Zdziwiło mnie przede wszystkim optymistyczne spojrzenie na przyszłość Polski, którego starsi nie podzielają. W dyskusji odwołano się do stwierdzenia Adama Michnika, że doświadczenie "Solidarności" to tylko pozytywna aberracja w polskiej historii.

- Problem w tym, że zrobiliśmy zbyt mało, aby nasze społeczeństwo było świadome. Optymizm i pasja młodego pokolenia są bardzo potrzebne. Starsi są wypełnieni doświadczeniami, z których należy czerpać. Teatr bardzo szybko reaguje na to, co dzieje się w społeczeństwie.

Na przykład zaangażowany ekologicznie warszawski Powszechny.

- Świat nie kończy się na nas i powinniśmy mieć tego świadomość. Wystarczy wyobrazić sobie, że urodzimy się za 100 lat i będziemy musieli naprawiać błędy społeczeństwa, które myślało tylko o sobie. Przejawem tego jest ekologia czy codzienne segregowanie śmieci.
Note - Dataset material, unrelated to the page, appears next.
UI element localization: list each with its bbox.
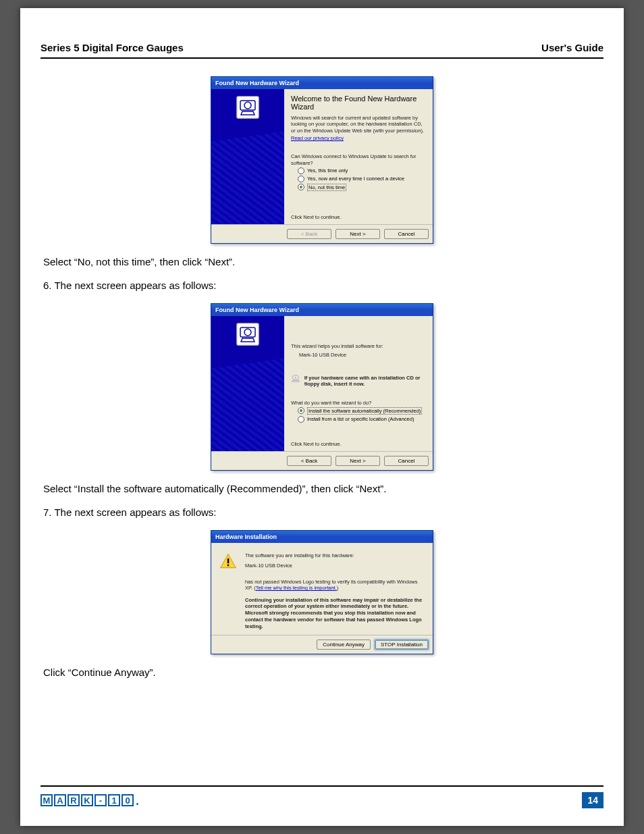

Ruchy obywatelskie są bardzo cenne, również dla funkcjonowania teatrów. Uważam zresztą, że na stronach internetowych powinny być publikowane szczegółowe informacje między innymi o przygotowywanych premierach, koszty i honoraria - żeby pewne rzeczy zostały nazwane po imieniu. Na razie przepisy nie pozwalają nam na to w pełni. Przestrzeń społeczna, która doszła do głosu w teatrze, jest bardzo ważna, ale trzeba być ostrożnym, aby nie popaść w wynaturzenia. Różne ruchy często chcą uprawiać swoją politykę. Bywa też tak, że na przykład zaprzyjaźniona aktywistka działa na prośbę koleżanki czy kolegi z teatru - niekoniecznie w czystej, "obywatelskiej" intencji.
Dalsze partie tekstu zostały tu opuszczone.